Les jeunes femmes qui officient sont assises sur des sièges bas, au pied de clientes qui leur confient nonchalamment leurs mains. À côté des fauteuils, des petites tables qui supportent une tasse de thé parfumé.  Pendant une heure, hydratée, massée, sublimée, la main devient une star. Puis, c’est le tour de l’ongle. Limé, poli, cuticules retirées, huilé, il est préparé comme une toile destinée à devenir un tableau de maître.

Et, c’est bien d’art dont il s’agit. Strass, paillettes, piercing, stickers... L’artiste manucure puise dans des récipients au gré du désir de sa cliente. Elle colle, assemble, incruste, à petits coups de pinceaux, elle transforme l’ongle en bijou. La dextérité dont elle fait preuve est déjà étonnante en soi, mais le plus surprenant est que toute cette alchimie se déroule dans un pépiement de bavardages. Tout le monde s’interpelle, les rires éclatent, les blagues fusent.

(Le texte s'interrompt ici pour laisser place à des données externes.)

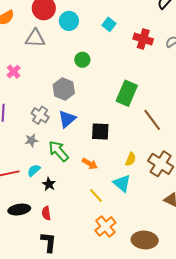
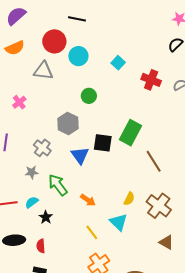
blue triangle: (67, 119) -> (80, 155), moved, turned -30
black square: (100, 132) -> (103, 143), moved

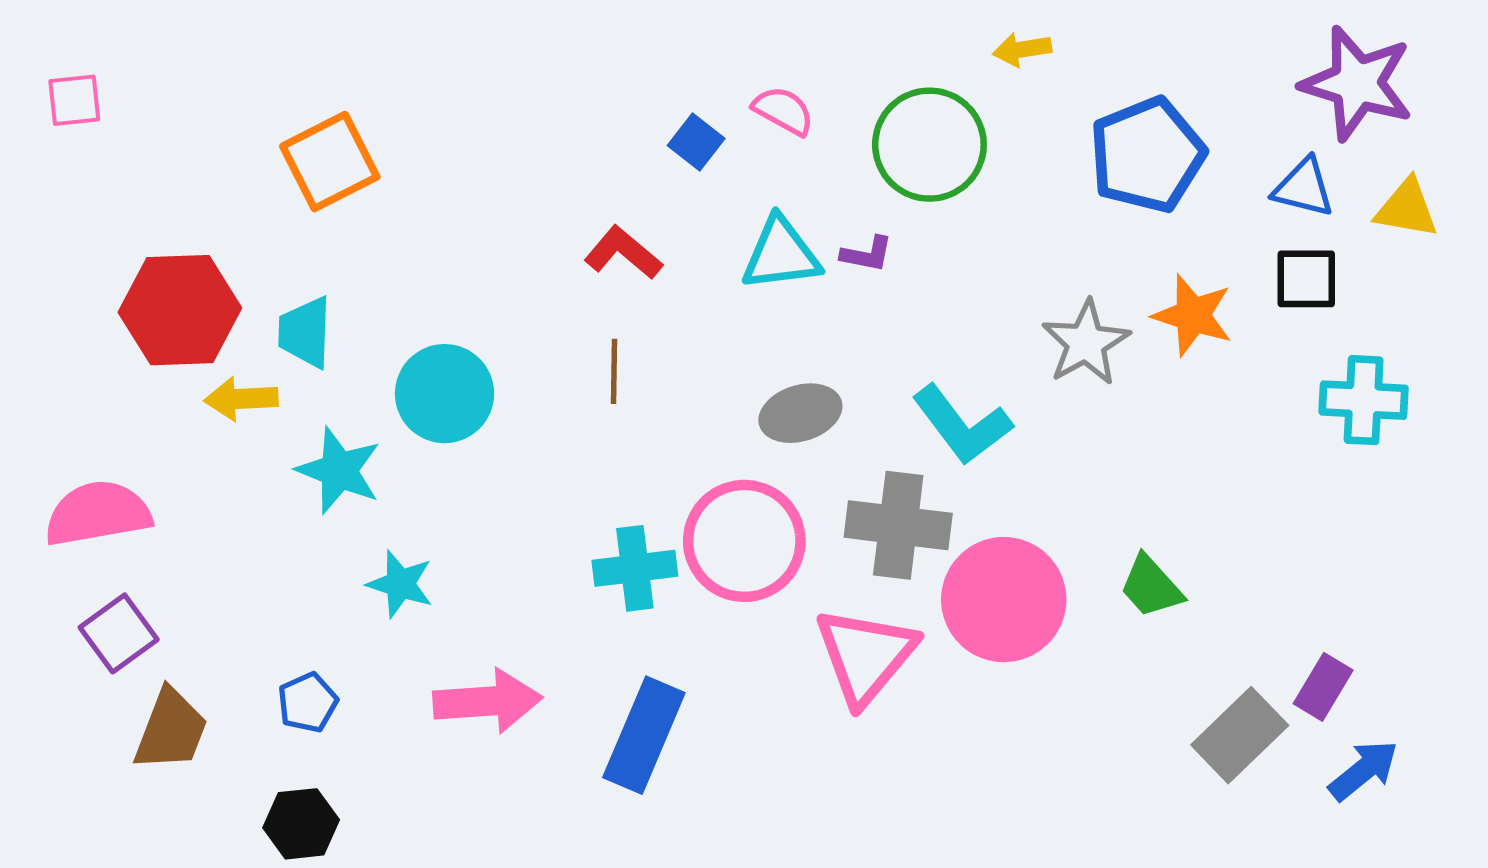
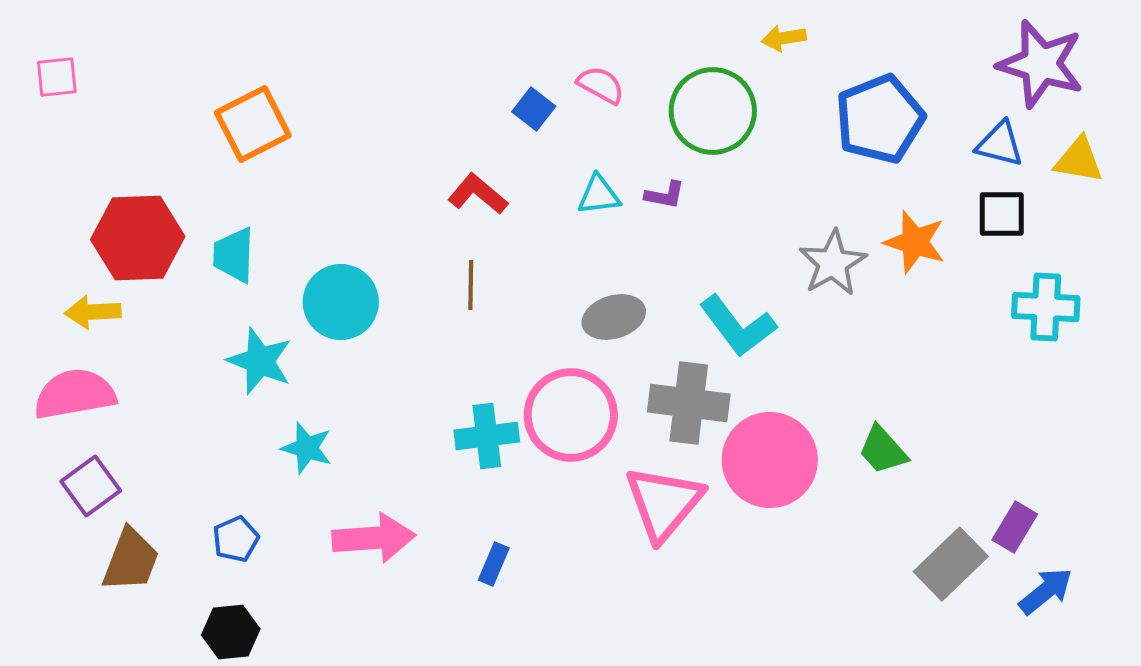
cyan triangle: (781, 254) -> (599, 195), size x0.7
yellow arrow: (241, 399) -> (93, 312), moved
blue rectangle: (644, 735) -> (494, 564), size x0.5

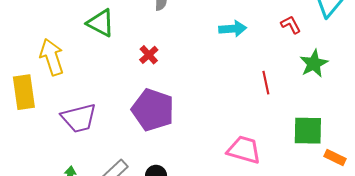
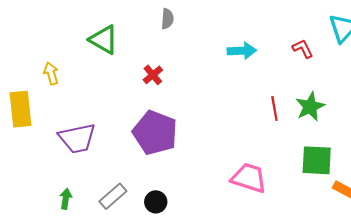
yellow arrow: (52, 57) -> (51, 73), size x0.6
green star: (314, 64) -> (310, 107), moved

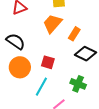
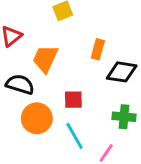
orange trapezoid: (52, 24) -> (45, 59), moved
cyan line: (41, 87) -> (74, 136), turned -42

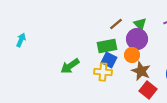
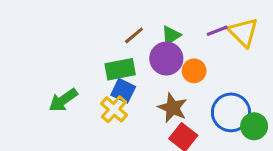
green triangle: (140, 24) -> (171, 35), turned 40
orange circle: (132, 55) -> (194, 71), moved
yellow cross: (103, 72) -> (114, 109), turned 36

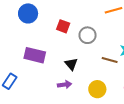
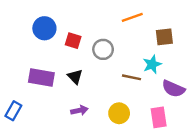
blue circle: (28, 13) -> (44, 28), moved
black triangle: (71, 64) -> (75, 77), moved

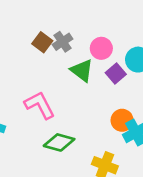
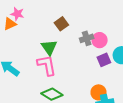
gray cross: (63, 42) -> (87, 38), moved
green triangle: (82, 70) -> (49, 47), moved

Mon statut de mâle et d’étranger me vaut d’être le centre d’intérêt pendant quelques minutes, puis des sujets plus féminins me relèguent dans mon coin. Enfin, mon épouse et ma fille quittent leur fauteuil. La première a opté pour des ongles multicolores, la seconde pour un dessin de papillon butinant une fleur sur chaque ongle. Un feu d’artifice au bout des doigts.

Attention, si vous y mettez le doigt, vous ne pourrez plus vous en passer!